School of Mechanical Engineering, Tel Aviv University, Tel Aviv 69978, Israel.
DISMA "G. L. Lagrange", Politecnico di Torino, C.so Duca degli Abruzzi 24, Torino, Italy; DIATI, Politecnico di Torino, C.so Duca degli Abruzzi 24, Torino, Italy.
J Contam Hydrol. 2018 May;212:3-13. doi: 10.1016/j.jconhyd.2017.09.002. Epub 2017 Sep 13.
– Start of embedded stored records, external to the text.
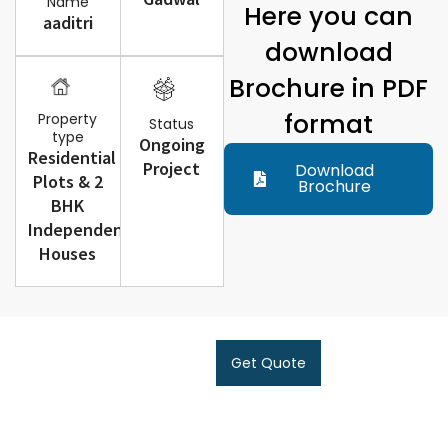
Name
Here you can
aaditri
download
Brochure in PDF
format
Property
Status
type
Ongoing
Residential
Project
Download
Plots & 2
Brochure
BHK
Independent
Houses
Get Quote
In the upscaling from pore to continuum (Darcy) scale, reaction and deposition phenomena at the solid-liquid interface of a porous medium have to be represented by macroscopic reaction source terms. The effective rates can be computed, in the case of periodic media, from three-dimensional microscopic simulations of the periodic cell. Several computational and semi-analytical models have been studied in the field of colloid filtration to describe this problem. They typically rely on effective deposition rates defined by complex fitting procedures, neglecting the advection-diffusion interplay, the pore-scale flow complexity, and assuming slow reactions (or large Péclet numbers). Therefore, when these rates are inserted into general macroscopic transport equations, they can lead to several conceptual inconsistencies and significant errors. To study more accurately the dependence of deposition on the flow parameters, in this work we advocate a clear distinction between the surface processes (that altogether defines the so-called attachment efficiency), and the pore-scale processes. With this approach, valid when colloidal particles are small enough, we study Brownian and gravity-driven deposition on a face-centred cubic (FCC) arrangement of spherical grains, and define a robust upscaling based on a linear effective reaction rate. The case of partial deposition, defined by an attachment probability, is studied and the limit of perfect sink is retrieved as a particular case. We introduce a novel upscaling approach and a particularly convenient computational setup that allows the direct computation of the asymptotic stationary value of effective rates. This allows to drastically reduce the computational domain down to the scale of the single repeating periodic unit. The savings are ever more noticeable in the case of higher Péclet numbers, when larger physical times are needed to reach the asymptotic regime and thus, equivalently, much larger computational domain and simulation time would be needed in a traditional setup. We show how this new definition of deposition rate is more robust and extendable to the whole range of Péclet numbers; it also is consistent with the classical heat and mass transfer literature.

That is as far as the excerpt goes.